**WORK REQUIRED:**
Go through the entries below and tally the lines holding "mineralny"; please reply with the number only.

(Collected data entries)
>>>>>

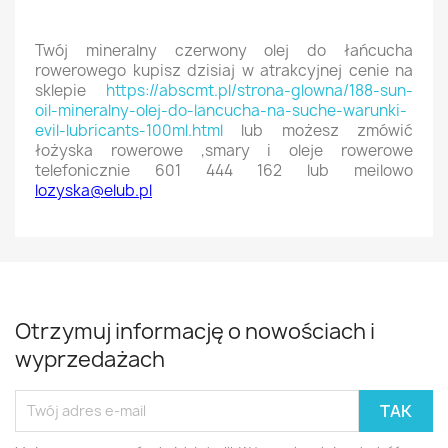
Twój mineralny czerwony olej do łańcucha
rowerowego kupisz dzisiaj w atrakcyjnej cenie na
sklepie
https://abscmt.pl/strona-glowna/188-sun-
oil-mineralny-olej-do-lancucha-na-suche-warunki-
evil-lubricants-100ml.html
lub możesz zmówić
łożyska rowerowe ,smary i oleje rowerowe
telefonicznie 601 444 162 lub meilowo
lozyska@elub.pl
Otrzymuj informację o nowościach i
wyprzedażach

<<<<<

**ANSWER SECTION:**
2